In autumn, each hive greatly reduces its number of bees in order to survive the winter on the honey they stored. This is done by the queen laying fewer eggs and thus not replacing the bees that naturally die. Hives of 40,000 to 50,000 bees in summer drop to 10,000 bees in winter. During December and early January, bees hover in a tight cluster, keeping each other warm and living off the stored honey. In early January the Queen again lays eggs in ever-increasing numbers each day; larvae and then newly-hatched bees must be fed huge amounts of honey to support rapid growth. The demand for honey increases exponentially and if honey stores are not enough, the hive can starve to death just before warmer, drier weather and its tons of flowering plants arrives.

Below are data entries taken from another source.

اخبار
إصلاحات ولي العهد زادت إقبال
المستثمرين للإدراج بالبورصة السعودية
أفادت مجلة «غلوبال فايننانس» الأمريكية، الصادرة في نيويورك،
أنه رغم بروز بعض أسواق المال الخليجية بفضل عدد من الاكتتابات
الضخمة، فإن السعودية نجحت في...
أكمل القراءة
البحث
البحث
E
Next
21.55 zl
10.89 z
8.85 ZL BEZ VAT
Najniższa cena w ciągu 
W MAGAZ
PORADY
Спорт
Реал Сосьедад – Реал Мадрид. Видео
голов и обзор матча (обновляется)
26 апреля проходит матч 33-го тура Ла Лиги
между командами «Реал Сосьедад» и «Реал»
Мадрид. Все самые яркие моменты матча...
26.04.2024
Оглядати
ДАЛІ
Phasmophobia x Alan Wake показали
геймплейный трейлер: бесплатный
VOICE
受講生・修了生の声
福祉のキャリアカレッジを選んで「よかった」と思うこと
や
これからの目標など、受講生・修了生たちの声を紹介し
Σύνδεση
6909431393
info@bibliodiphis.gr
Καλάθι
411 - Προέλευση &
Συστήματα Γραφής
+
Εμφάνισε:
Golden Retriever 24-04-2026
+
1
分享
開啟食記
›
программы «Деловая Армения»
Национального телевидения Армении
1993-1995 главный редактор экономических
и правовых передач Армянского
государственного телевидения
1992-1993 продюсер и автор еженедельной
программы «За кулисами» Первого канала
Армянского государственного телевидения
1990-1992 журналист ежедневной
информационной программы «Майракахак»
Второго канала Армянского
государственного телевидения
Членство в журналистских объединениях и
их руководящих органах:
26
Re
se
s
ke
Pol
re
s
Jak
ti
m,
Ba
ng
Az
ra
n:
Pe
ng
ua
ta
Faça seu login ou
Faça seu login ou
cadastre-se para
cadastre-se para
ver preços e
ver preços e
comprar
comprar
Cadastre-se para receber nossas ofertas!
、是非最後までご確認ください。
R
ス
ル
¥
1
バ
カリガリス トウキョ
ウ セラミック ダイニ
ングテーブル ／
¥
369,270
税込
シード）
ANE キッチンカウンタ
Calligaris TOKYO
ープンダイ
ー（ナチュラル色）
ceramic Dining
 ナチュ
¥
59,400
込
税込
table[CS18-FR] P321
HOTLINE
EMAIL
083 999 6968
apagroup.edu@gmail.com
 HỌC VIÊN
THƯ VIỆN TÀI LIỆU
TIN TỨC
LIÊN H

But in California we have periods of sunny, warm days, in January and especially February. These allow bees to forage for nectar to supplement depleted stores in their hives and insure their continuation. But what is blooming in January and February, when bees are in desperate need of nectar plants? Acacia, almond, ceanothus, manzanita, mustard, rosemary and some fruit trees bloom for short periods of time, but their small number and smaller sizes do not always guarantee enough blossoms. And any hard rain or wind can destroy whatever blossoms there are.
Eucalyptus, on average 100-feet high and 30 to 50-feet wide, has tens of thousands of nectar-filled blossoms per tree. It blooms throughout California from late January through mid-May, ensuring an abundant supply of nectar for hives at the time of their most critical need. Prior to the arrival of the honeybee in California, the state population was 1 million people and agriculture consisted of wheat, barley, cattle and sheep, all of which could easily survive without honeybees.

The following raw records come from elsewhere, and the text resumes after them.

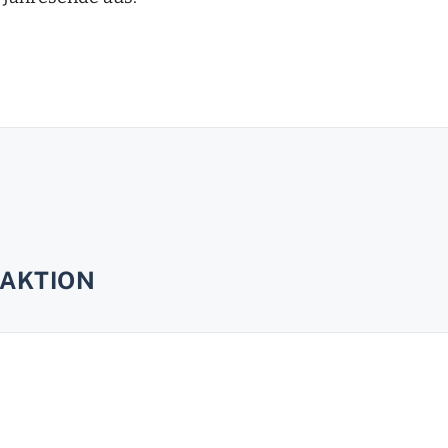
AKTION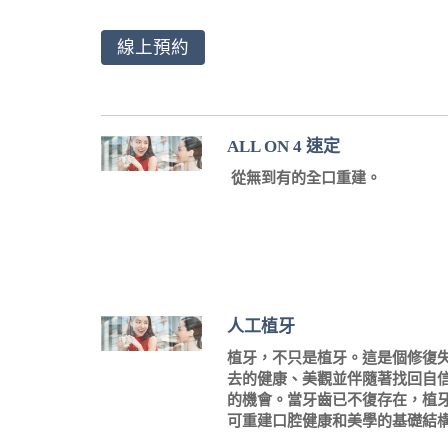
線上預約
ALL ON 4 速定
從無到有的全口重建。
人工植牙
植牙，不只是植牙。這是個修復
去的健康、美觀並伴隨著找回自
的機會。當牙齒已不復存在，植
可重建口腔健康和美學的基礎結
...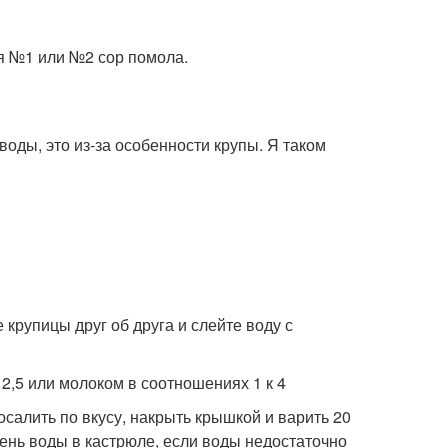
я №1 или №2 сор помола.
воды, это из-за особенности крупы. Я таком
 крупицы друг об друга и слейте воду с
 2,5 или молоком в соотношениях 1 к 4
осалить по вкусу, накрыть крышкой и варить 20
ень воды в кастрюле, если воды недостаточно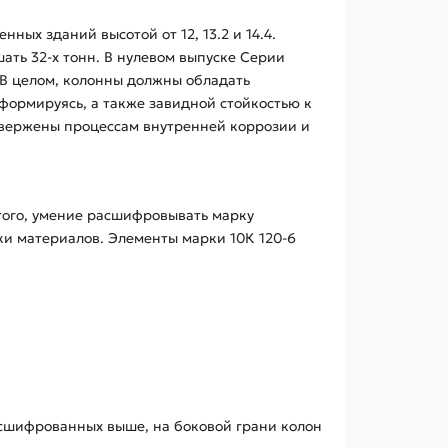
ых зданий высотой от 12, 13.2 и 14.4.
ть 32-х тонн. В нулевом выпуске Серии
. В целом, колонны должны обладать
формируясь, а также завидной стойкостью к
двержены процессам внутренней коррозии и
того, умение расшифровывать марку
ки материалов. Элементы марки 10К 120-6
асшифрованных выше, на боковой грани колон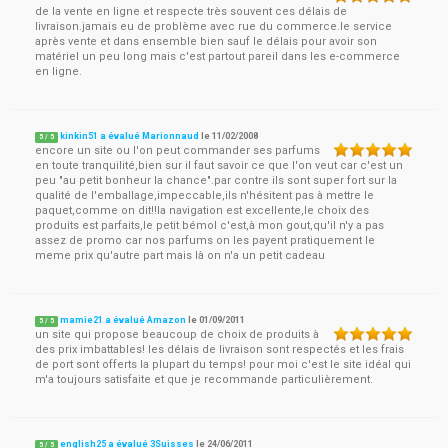
de la vente en ligne et respecte très souvent ces délais de
livraison.jamais eu de problème avec rue du commerce.le service
après vente et dans ensemble bien sauf le délais pour avoir son
matériel un peu long mais c'est partout pareil dans les e-commerce
en ligne.
kinkin51 a évalué Marionnaud
le
11/02/2008
5
/
5
encore un site ou l'on peut commander ses parfums
en toute tranquilité,bien sur il faut savoir ce que l'on veut car c'est un
peu "au petit bonheur la chance".par contre ils sont super fort sur la
qualité de l'emballage,impeccable,ils n'hésitent pas à mettre le
paquet,comme on dit!!la navigation est excellente,le choix des
produits est parfaits,le petit bémol c'est,à mon gout,qu'il n'y a pas
assez de promo car nos parfums on les payent pratiquement le
meme prix qu'autre part mais là on n'a un petit cadeau
mamie21 a évalué Amazon
le
01/09/2011
5
/
5
un site qui propose beaucoup de choix de produits à
des prix imbattables! les délais de livraison sont respectés et les frais
de port sont offerts la plupart du temps! pour moi c'est le site idéal qui
m'a toujours satisfaite et que je recommande particulièrement.
english25 a évalué 3Suisses
le
24/06/2011
5
/
5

Today, with California growing much of the fruits, nuts and vegetables for the U.S., the honeybee is an intricate part of the continuation of agriculture. With the current problem of Colony Collapse Disorder, the fate of the honeybee is already precarious. Cut down all these Eucalyptus trees and the fate of thousands of hives of bees, and thus the continued pollination of our food crops, may be in serious jeopardy.
Think before you cut them down.
Point Reyes Station
Meanwhile, Robert MacKimmie of City Bees, an outfit that promotes urban bee-keeping, and harvests San Francisco honey, commented on our post Twin Peaks: Fall Weather, Roundup and Garlon. In it, he linked to an article in EcoSalon, (for which he was interviewed), that describes a number of sudden bee-colony collapses in San Francisco.
Could the herbicides being used in “Natural Areas” in the Fall have a role? Garlon 4 Ultra is supposed to be very mildly toxic to adult bees — but we couldn’t find any research on bee larvae. The herbicide is very poisonous to aquatic creatures, including invertebrates. Also, Triclopyr (its technical name) falls into the class of pyridines — which also include “insect growth regulators” or insecticides that work by interfering with larval growth.
Could the Garlon and the Roundup (glyphosate) be working together to have an impact that neither has individually? We found no research on that, either. San Francisco’s Recreation and Parks Department frequently uses the two pesticides together at the same site. [Edited to Add: RPD have decided not to use combinations of Roundup and Garlon going forward.]
We’re concerned. If the planned UCSF project goes through, we expect the same mix of Roundup and Garlon to be used in the Mount Sutro Forest for the same reasons — preventing regrowth of undesired plants.
In addition to felling thousands of the eucalyptus trees that flower through the winter.